デジュール標準とデファクト標準

標準規格は売手と買手の認識の共通化が原則

製品などは、市場において品質はそこそこでも安価なものを求める需要や、値段は高いが品質の優れているものを求める需要があります。製品の取引が、売り手と買い手の個別の契約で成り立つ場合は、製品の規格は売り手と買い手が契約で決めることが原則ですが、消費者商品のように、買い手が多く存在して個別の契約では取り引きできない場合は、大多数の顧客が求める品質を標準と定めて表示すると、安心して市場取引が行われるようになります。品質を規定したものは規格と呼ばれますが、標準の品質を規定したものを標準規格と呼びます。通常、標準規格を単に規格と呼ばれることが多いことは注意しておく必要があります。

デジュール標準

標準には、デファクト標準とデジュール標準があります。
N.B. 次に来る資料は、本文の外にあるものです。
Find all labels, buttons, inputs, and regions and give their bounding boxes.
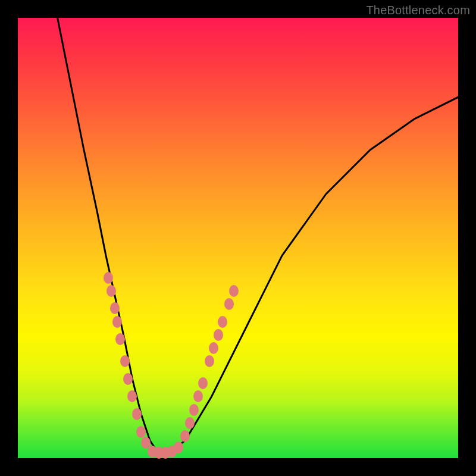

規格は、売り手と買い手の間で相談して決めることが原則ですが、消費者商品などの不特定多数の顧客を相手とする場合は、顧客の代表と売り手の代表と学識経験者などが集まって、国際規格、国家規格、あるいは業界規格を作ります。このようにして作った、公的な性格を持った標準とその規格をデジュール標準規格と呼びます。

デファクト標準

これに対して、売り手の作る製品が市場で広く受け入れられて、事実上の標準となっている場合の品質をデファクト標準と言います。デファクト標準は、一社が独占状態の場合、あるいは、市場で競争が行われて最終的に勝利した製品が結果として標準の地位を占めた場合の規格のことです。例えば、パソコンのWindowsやビデオデッキのVHSなどがデファクト標準の典型と言われています。経済原則で標準が決まることを原則としますが、一旦市場に製品が投入されてから競争が起きて標準が決まるのでは、企業にとって既に設備投資を終えていますので、大きなリスクになります。消費者にとっても、ビデオのベータ方式を購入した人が、少し経つと市場にはVHS方式しか並んでおらず、それまでの取りためたカセットが全く使えなくなってしまうというようなことになるので困ります。そこで、一般には、複数の企業がグループを作り、それぞれのグループが競争して優劣を決めることでリスクを少なくしようとするケースが現実です。ただし、マイクロソフト社のように、ある一社が独占状態を構築した場合は、その企業の標準が市場のデファクト標準となります。

規格公開の利点と欠点

規格を公開することは、技術のある範囲を公開することを意味する場合があります。ですから、デジュール規格を選ぶと言うことは、技術の公開によって競合企業を生み出し市場競争に晒されかねないリスクに対して、規格の標準化によって関連産業の広がりが起きて市場が活発になり、購入者の利便性が向上して市場が広がるメリットの方が大きいという判断をしたことになります。逆に、市場を独占的に支配したマイクロソフトは、デファクト標準を選択し、技術を非公開にする道を選んでいるわけです。